第四幕 第二場
おっぱい山の麓に広がる森を歩く二人の男女の姿があった。それは寝間着の上にローブを羽織った巨乳姫マンスロートと仕立て屋のハンスルだった。ハンスルの両手は背中にまわされ、その両手首には錠がはめられている。そして錠から伸びる鎖の先をしっかりと握りしめるのはマンスロートだ。
「おい賊。ちゃちゃと歩けや」
マンスロートが罵るような口調でハンスルに言った。
「あ、あの姫様」ハンスルが言った。「俺は賊なんかではありません。ただの一般庶民です」
「うるせえ。だったらなんで騎士のベンヤミンが、あんたのことを賊って呼んだんだ?」
「さ、さあ?」ハンスルはとぼける。「何かの聞き間違えじゃないのかな。俺はたんなるおっぱい王国の一般庶民です。間違っても賊などではありません」
「ほお、そうかい。庶民ごときが、おっぱい王国の王女であるこの私の胸を揉んだんだ。それも無理矢理何度も繰り返して。お前、絞首台でブランコ決定だな」
ハンスルは情けない悲鳴をあげる。
「ちょ、ちょっと待ってくださいよ。あ、あれは不可抗力です。そ、それに姫様は自分で気づいてないですが、とても気持ち良さそうにしていましたよ。あんな甘い声までだして」
「ああっ! 何だって!」マンスロートはハンスルをにらみつけ威圧する。
「ご、ご、ごめんなさい。ゆ、ゆ、ゆるしてください」
「許してほしかったら、ちゃちゃと歩けや。急がないと間に合わなくなる」
「あ、あの姫様。お急ぎみたいですけど、どこへ向かわれるのですか?」
「シュヴァンツ王国第二王子ローラントのところよ」
「ああ、そういえば、今日は王子様がこのおっぱい王国にやってくる日でしたね……ってちょっと待ってください」
そう言うとハンスルは後ろを振り返る。
「お城は向こうですよ。どこへ行くんですか?」
「お城には戻らない。戻るかどうかはこれからのローラント王子の対応しだいよ」
「あ、あの姫様。
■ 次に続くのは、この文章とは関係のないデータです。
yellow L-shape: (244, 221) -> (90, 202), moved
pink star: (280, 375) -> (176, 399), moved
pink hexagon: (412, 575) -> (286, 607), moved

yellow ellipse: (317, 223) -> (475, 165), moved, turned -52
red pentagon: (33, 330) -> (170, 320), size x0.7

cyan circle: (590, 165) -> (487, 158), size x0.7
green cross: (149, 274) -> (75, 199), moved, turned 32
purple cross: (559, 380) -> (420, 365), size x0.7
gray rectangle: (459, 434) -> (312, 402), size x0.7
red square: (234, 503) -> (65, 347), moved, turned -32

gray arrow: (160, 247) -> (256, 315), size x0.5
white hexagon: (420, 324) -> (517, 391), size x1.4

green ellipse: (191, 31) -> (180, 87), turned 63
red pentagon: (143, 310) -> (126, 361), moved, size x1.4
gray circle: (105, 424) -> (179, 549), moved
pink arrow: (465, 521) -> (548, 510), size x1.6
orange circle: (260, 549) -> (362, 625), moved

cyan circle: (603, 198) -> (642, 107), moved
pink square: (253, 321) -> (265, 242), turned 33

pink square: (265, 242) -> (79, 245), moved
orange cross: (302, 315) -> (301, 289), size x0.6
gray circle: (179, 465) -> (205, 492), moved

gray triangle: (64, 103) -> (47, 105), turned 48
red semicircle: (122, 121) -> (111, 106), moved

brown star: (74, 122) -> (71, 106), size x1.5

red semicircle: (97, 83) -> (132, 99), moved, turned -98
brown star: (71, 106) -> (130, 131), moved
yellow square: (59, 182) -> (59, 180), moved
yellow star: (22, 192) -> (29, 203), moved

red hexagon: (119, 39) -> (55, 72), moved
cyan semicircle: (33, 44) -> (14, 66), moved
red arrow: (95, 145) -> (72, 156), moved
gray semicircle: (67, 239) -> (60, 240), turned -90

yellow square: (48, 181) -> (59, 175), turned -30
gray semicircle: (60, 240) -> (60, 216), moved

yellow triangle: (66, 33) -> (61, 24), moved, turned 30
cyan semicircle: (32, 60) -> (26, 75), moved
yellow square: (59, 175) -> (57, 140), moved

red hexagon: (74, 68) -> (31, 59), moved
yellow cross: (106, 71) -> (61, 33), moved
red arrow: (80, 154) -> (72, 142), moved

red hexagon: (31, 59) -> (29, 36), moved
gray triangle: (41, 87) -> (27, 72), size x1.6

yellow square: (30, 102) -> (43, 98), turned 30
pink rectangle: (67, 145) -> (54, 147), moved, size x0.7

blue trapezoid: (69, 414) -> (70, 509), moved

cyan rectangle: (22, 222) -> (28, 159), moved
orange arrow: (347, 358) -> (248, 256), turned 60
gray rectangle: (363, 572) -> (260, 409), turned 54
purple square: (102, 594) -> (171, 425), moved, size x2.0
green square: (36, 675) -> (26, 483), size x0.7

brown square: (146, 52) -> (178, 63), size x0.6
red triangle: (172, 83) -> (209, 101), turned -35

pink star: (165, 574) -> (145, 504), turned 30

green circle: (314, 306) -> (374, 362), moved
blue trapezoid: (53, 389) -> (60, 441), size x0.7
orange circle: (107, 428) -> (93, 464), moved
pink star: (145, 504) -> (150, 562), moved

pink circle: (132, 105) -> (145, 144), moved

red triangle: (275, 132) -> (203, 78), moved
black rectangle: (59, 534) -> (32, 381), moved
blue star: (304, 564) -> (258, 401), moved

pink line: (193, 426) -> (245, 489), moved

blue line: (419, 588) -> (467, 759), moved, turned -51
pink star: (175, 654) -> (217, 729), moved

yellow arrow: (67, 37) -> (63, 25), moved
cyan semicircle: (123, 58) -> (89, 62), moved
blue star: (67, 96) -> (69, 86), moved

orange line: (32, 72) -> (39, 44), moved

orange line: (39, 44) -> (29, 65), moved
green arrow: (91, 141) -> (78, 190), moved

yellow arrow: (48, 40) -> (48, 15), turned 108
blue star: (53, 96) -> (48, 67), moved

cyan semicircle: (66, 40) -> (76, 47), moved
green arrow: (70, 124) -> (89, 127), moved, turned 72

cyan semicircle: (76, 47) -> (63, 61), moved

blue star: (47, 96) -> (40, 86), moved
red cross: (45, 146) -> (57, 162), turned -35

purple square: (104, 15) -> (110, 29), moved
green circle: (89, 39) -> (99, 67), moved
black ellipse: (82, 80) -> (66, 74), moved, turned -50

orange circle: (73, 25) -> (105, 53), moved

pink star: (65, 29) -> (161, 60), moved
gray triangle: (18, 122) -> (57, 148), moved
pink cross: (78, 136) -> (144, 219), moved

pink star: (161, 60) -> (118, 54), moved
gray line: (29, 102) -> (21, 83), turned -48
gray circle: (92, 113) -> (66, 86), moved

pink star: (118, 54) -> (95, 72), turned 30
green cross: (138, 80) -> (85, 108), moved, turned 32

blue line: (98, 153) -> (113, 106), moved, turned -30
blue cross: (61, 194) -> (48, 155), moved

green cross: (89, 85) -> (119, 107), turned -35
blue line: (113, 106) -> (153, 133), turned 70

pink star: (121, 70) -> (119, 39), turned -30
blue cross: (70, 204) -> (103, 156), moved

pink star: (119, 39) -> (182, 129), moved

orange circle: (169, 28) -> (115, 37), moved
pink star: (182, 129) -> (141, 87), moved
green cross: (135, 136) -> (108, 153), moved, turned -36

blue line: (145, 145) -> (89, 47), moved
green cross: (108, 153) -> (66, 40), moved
意味がよくわからないのですが」
「あんたにいちいち説明するつもりはないわ」
「そうですか」ハンスルはため息をつく。
「……ハンスルさん」
マンスロートは前を見据え神妙な態度で言った。
「昨日はありがとう」
「え?」
ハンスルは予想外の言葉にほうけた声をあげた。
「何がですか?」
「たしかに私には自覚が足りてなかった。それを気づかせてくれてありがとう」
「ああなるほど。胸を揉まれると気持ちいいってことを、今まで知らなかったんだな」
マンスロートの拳がハンスルの腹にめり込む。